Frente a la estatua del atleta desnudo, pensé en el fuego, la rueda, la silla, los motores. Pensé en los íconos de lo que llamamos Progreso y pensé que los griegos del clasicismo no hubieran integrado el juego de ajedrez porque permite el empate.
La estatua representa al púgil Damóxenos, está ubicada entre los árboles del Parque Batlle, cerca del Obelisco a los Constituyentes. El atleta tiene los brazos en guardia, el tronco apenas inclinado hacia atrás y se dispone a sacar con su brazo derecho, un golpe recto, potente, con los dedos tensos hacia delante. Lleva las manos envueltas en correajes y los genitales, a diferencia de la obra original, se encuentran cubiertos con una hoja de parra. A unos sesenta metros de Damóxenes está la figura del otro púgil: Kreugas de Epidauro. Lleva la guardia levantada, la que permitió el golpe mortal de su oponente.
Múltiples grafitis han ensayado un arco expresivo de leyendas y colores sobre la anatomía de mármol, prefiriendo las zonas de la vergüenza de ambas figuras.
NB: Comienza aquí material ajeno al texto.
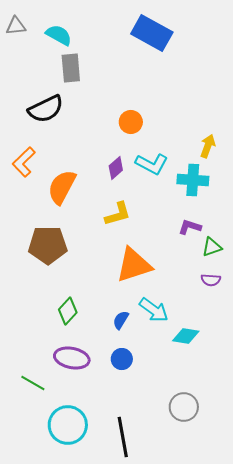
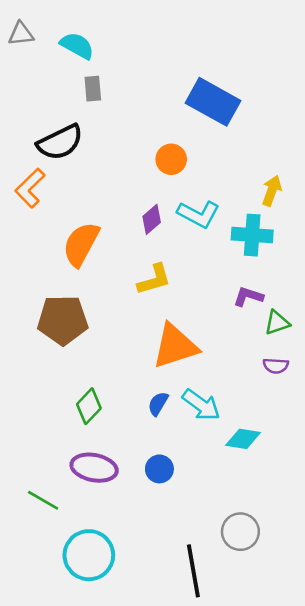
blue rectangle: (152, 33) -> (213, 102), moved
gray rectangle: (71, 68) -> (93, 89), size x0.7
orange L-shape: (24, 162) -> (30, 188), moved
blue semicircle: (121, 320) -> (158, 404), moved
black line: (123, 437) -> (193, 571), moved

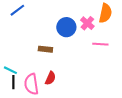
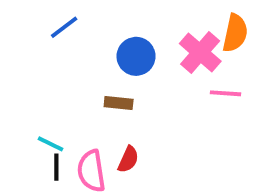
pink cross: (87, 23) -> (200, 52), size x1.5
blue circle: (66, 27) -> (136, 56), moved

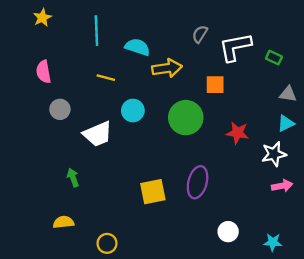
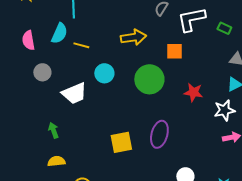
cyan semicircle: (138, 47) -> (59, 33), moved, turned 95
yellow semicircle: (63, 222) -> (56, 161), moved

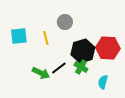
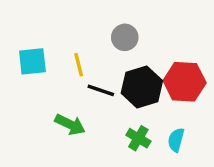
gray circle: (65, 22) -> (125, 37), moved
green cross: (81, 67) -> (138, 138), moved
black line: (59, 68) -> (101, 90), moved, turned 56

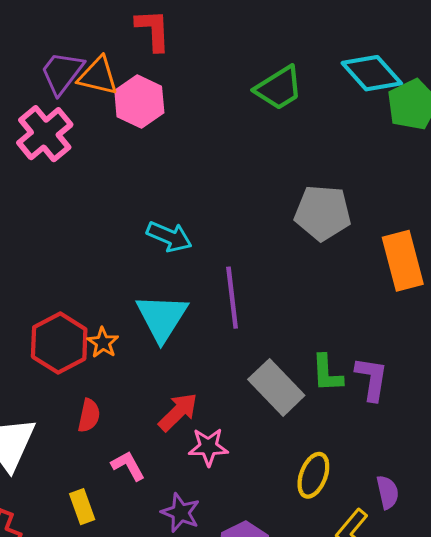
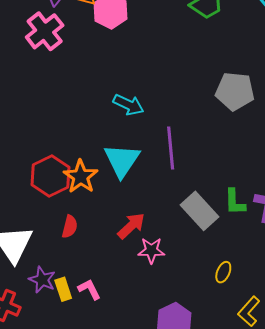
orange star: (103, 343) -> (81, 177), size x1.6
pink L-shape: (128, 466) -> (89, 289), moved
yellow ellipse: (313, 475) -> (223, 272), size x0.7
purple star: (181, 513) -> (42, 280), moved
A veces, los muchachos que juegan al fútbol en el césped del cantero, les cuelgan buzos, mochilas, recuestan las bicicletas.
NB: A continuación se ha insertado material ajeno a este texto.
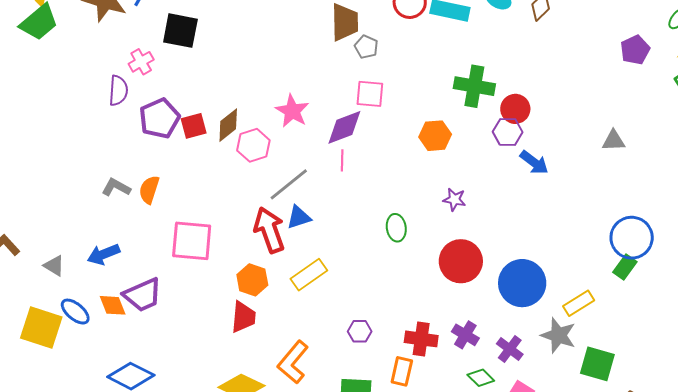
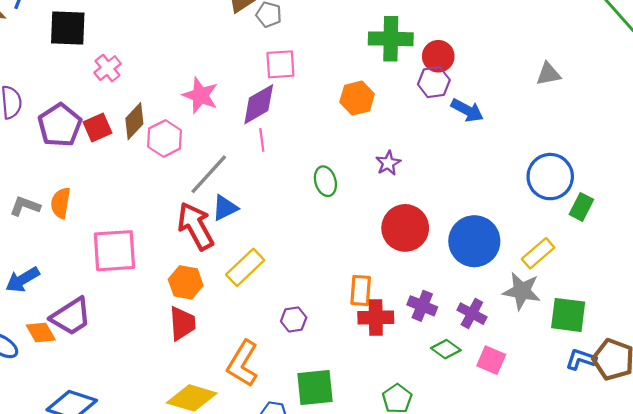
pink cross: (141, 62) -> (108, 68), moved
purple star: (454, 199) -> (388, 163), turned -30
green ellipse: (396, 228) -> (325, 181), moved
blue circle: (632, 238) -> (550, 177), moved
purple hexagon: (360, 331) -> (294, 319), moved
orange rectangle: (402, 371) -> (361, 290), moved

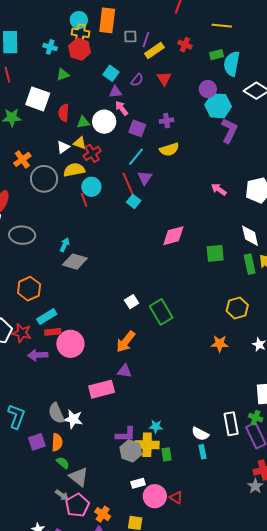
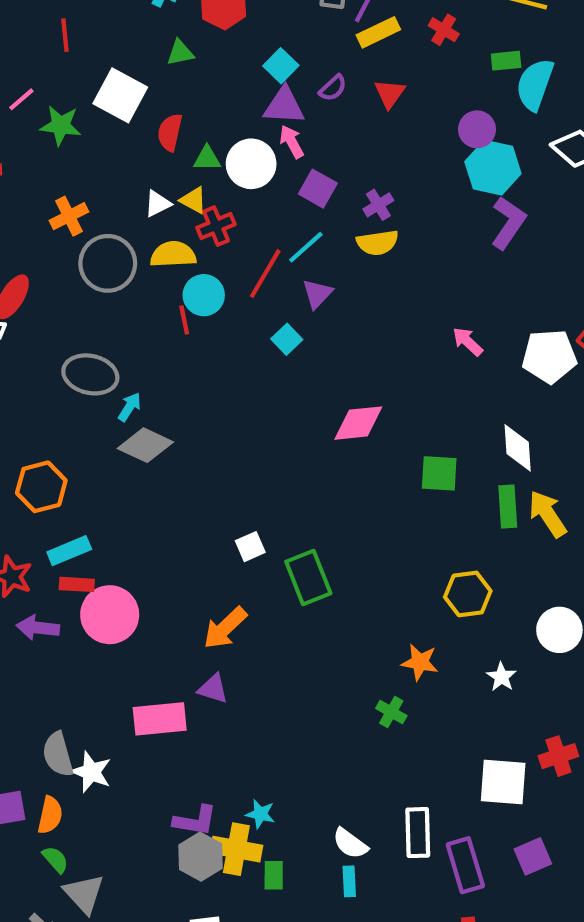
purple triangle: (115, 92) -> (284, 106), size x1.5
purple cross: (167, 121) -> (378, 205), moved, turned -32
red line: (129, 185) -> (265, 274), moved, turned 45
gray ellipse: (22, 235) -> (90, 374), moved
green cross: (256, 418) -> (391, 712), moved

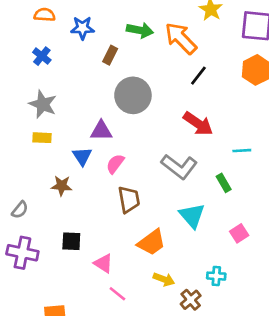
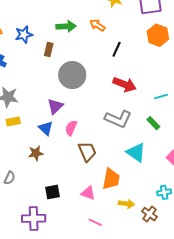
orange arrow: (181, 38) -> (97, 25), size x0.6
purple triangle: (101, 131) -> (55, 106), turned -30
orange trapezoid: (152, 242) -> (111, 179), turned -30
purple cross: (22, 253) -> (34, 218), moved
pink triangle: (103, 263) -> (88, 193), moved

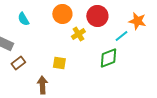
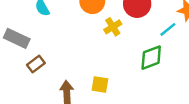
yellow square: (59, 63) -> (100, 84), moved

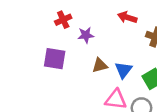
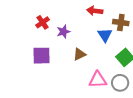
blue triangle: (123, 70) -> (105, 35), moved

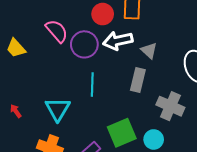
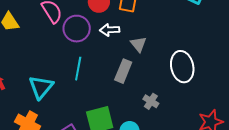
white arrow: (118, 41) -> (110, 30), size x0.7
gray cross: (170, 106) -> (151, 101), size x0.6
El combate entre los dos púgiles fue en Nemea, Grecia, alrededor del año 492 a. C.
En esa época, las normas que regían el boxeo eran muy rudimentarias, aunque existía un compuesto normativo llamado Leyes Olímpicas que regulaba la actividad de todos los juegos y preveía sanciones severas para quienes las violaran. («Será azotado con vara todo aquel que hubiese intentado corromper a los jueces», decía una de esas normas)
Las competencias de boxeo se hacían en la arena con los espectadores alrededor. No existían los rounds y los combates duraban hasta que uno de los participantes quedaba inconsciente o levantaba el índice en señal de abandono. Estaba prohibido introducir los dedos en la boca o nariz del adversario y morder, cualquier otro golpe con los puños era permitido. Los atletas competían desnudos, con las manos y los antebrazos envueltos en cintas de cuero de becerro y el cuerpo frotado con aceite.
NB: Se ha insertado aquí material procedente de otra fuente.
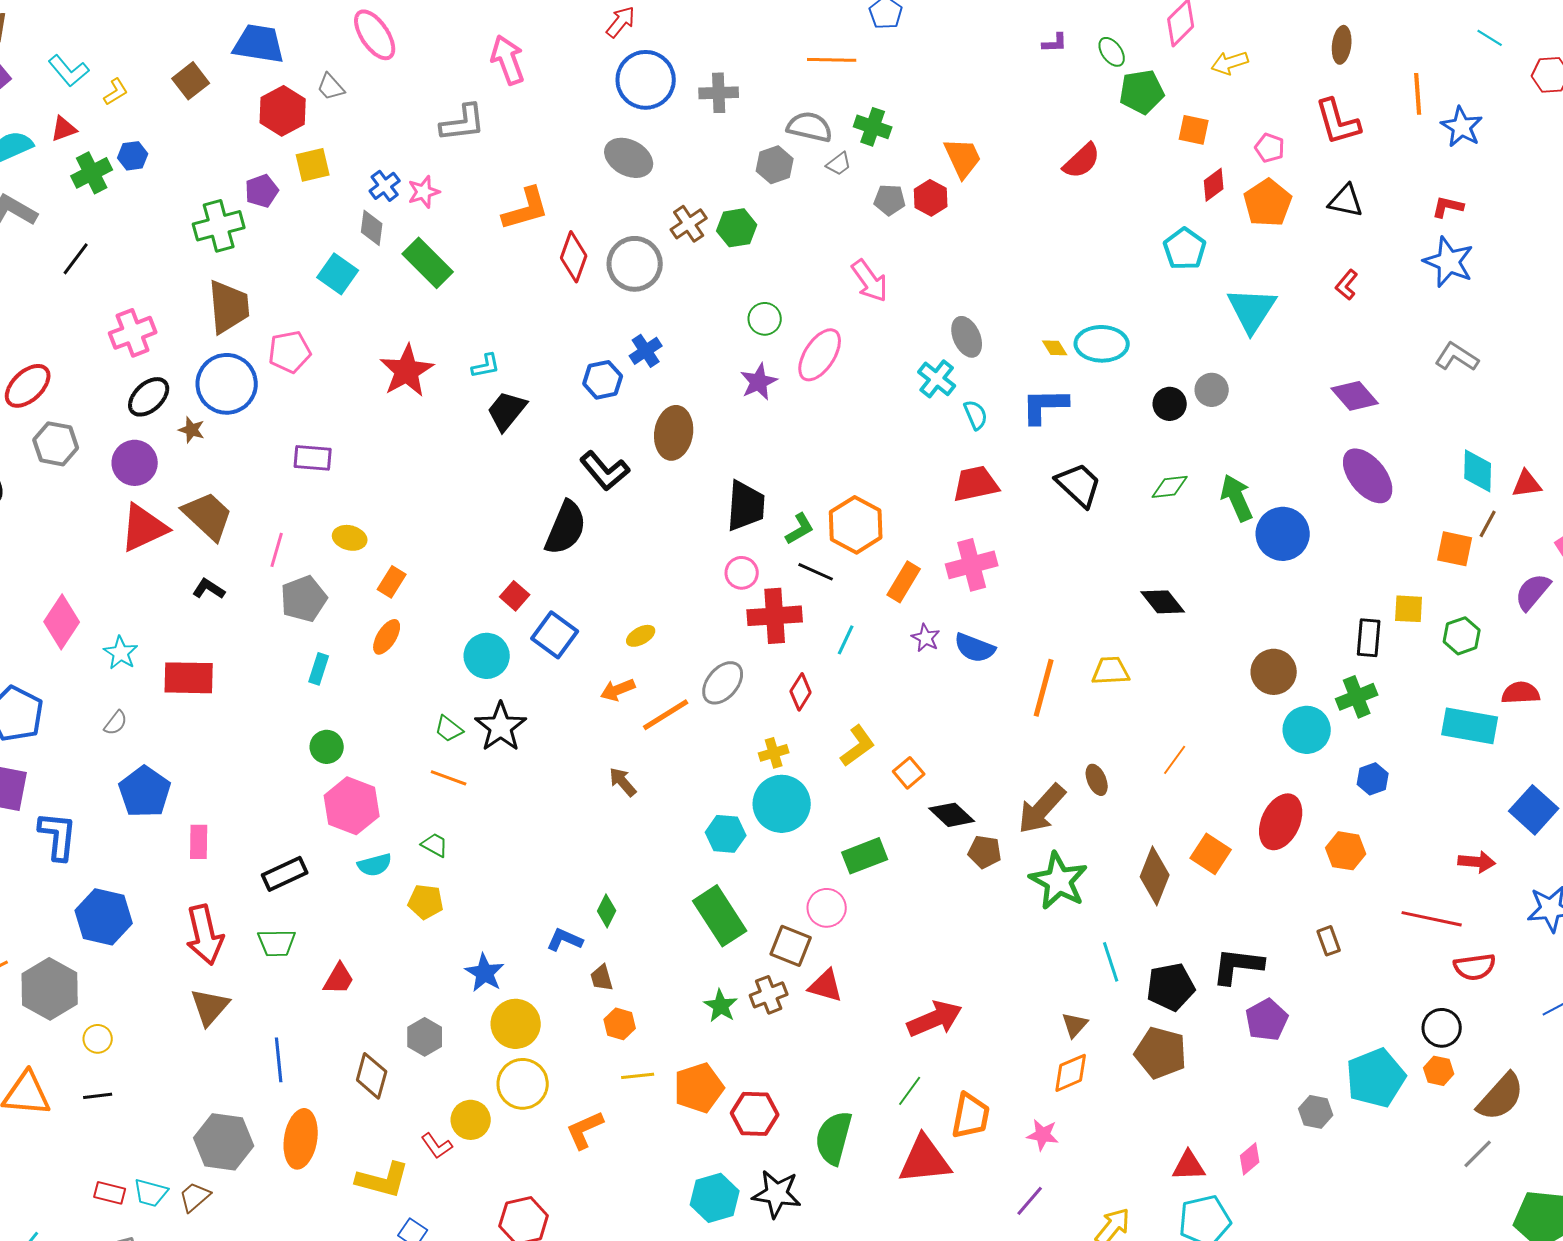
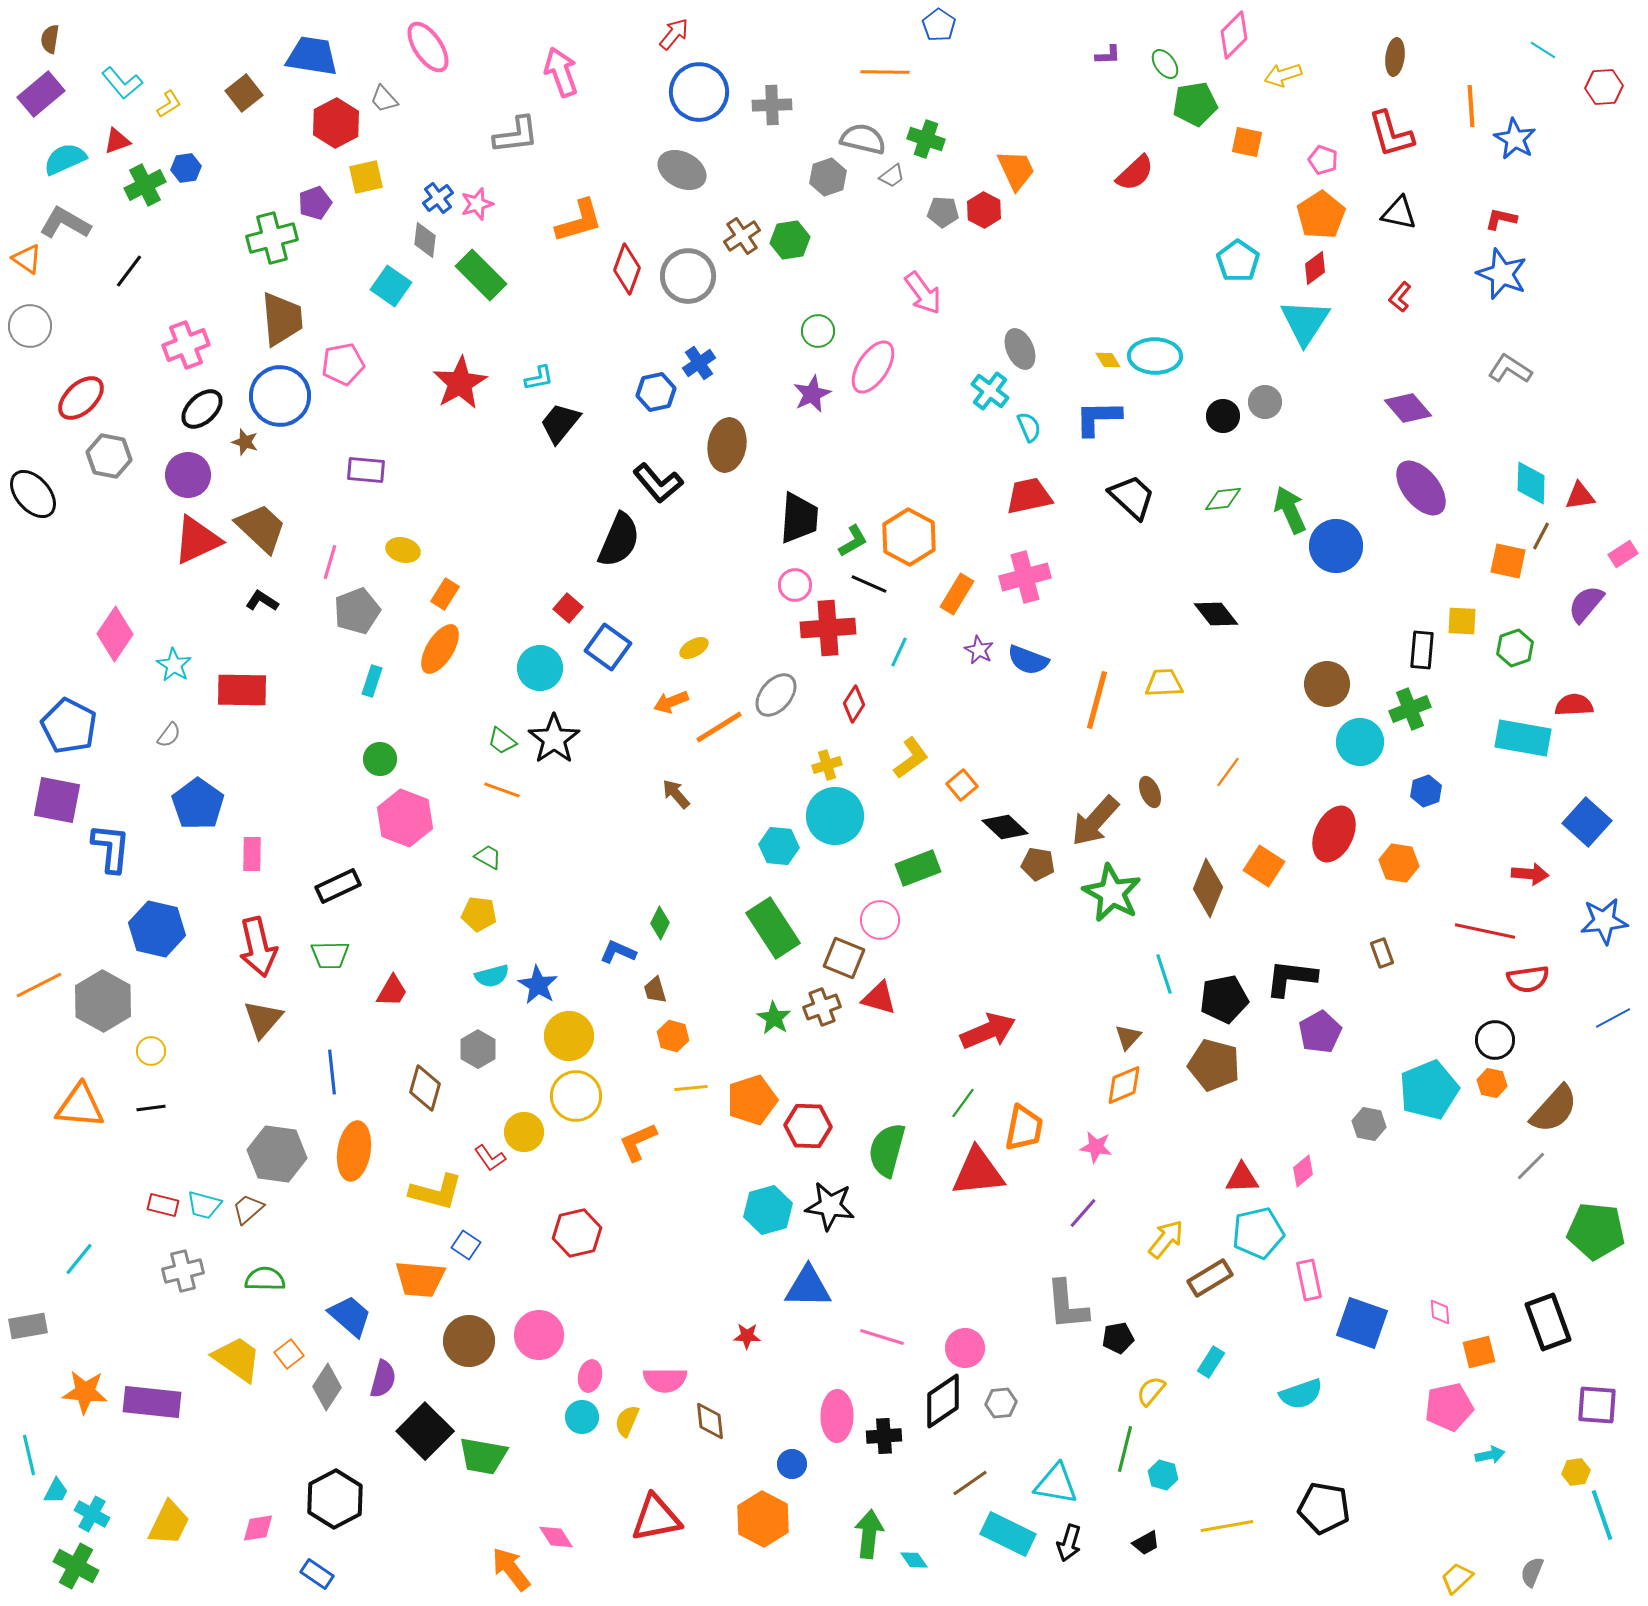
red diamond: (1214, 185) -> (1315, 268), moved
orange ellipse: (387, 637) -> (440, 649), size x1.4
cyan semicircle: (375, 865) -> (492, 976), moved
El combate de Damóxenos y Kreugas fue contado por Pausanias, historiador y cronista griego del siglo II a quién volveremos en más de una oportunidad desde esta columna.
La pelea fue intensa y pareja. Cruzaron golpes potentes sin lograr tumbar al otro. La paridad extendió el combate, los pugilistas mostraban agotamiento. De hecho, estaban empatados, no había vencido ni vencedor. Pero el espíritu griego de entonces no reconocía esa categoría. El areté, el honor y la gloria, el sentido religioso del juego, las ansias de triunfo de los atletas aún a costa de la vida, requerían un ganador. También el público y la costumbre lo pedían. No había otra forma de terminar una competencia deportiva, una batalla fingida; tenía que haber un ganador y un perdedor.
Por ello Damóxenos y Kreugas convinieron en definir el combate recibiendo alternativamente un golpe cada uno, sin anteponer defensa, hasta que alguno cayera o se declarara vencido. Tiraron a suerte y a Kreugas le tocó pegar primero. El golpe fue dirigido a la cabeza. Damóxenos lo aguantó y replicó con un amague que hizo levantar en forma instintiva los brazos del otro.
«Por ese tiempo- escribe el historiador Pausanias- los pugilistas todavía no llevaban una fina correa en la muñeca …, sino que boxeaban aún con guantes blandos, atados a la cavidad de la mano de forma que sus dedos podían quedar al descubierto…»
El detalle de los dedos extendidos está perfectamente definido en la escultura, lo mismo que el punto exacto en el que el atleta va por el cambio del pie de apoyo junto al nacimiento del golpe. Y lo disparó una y otra vez, con fuerza incontenible.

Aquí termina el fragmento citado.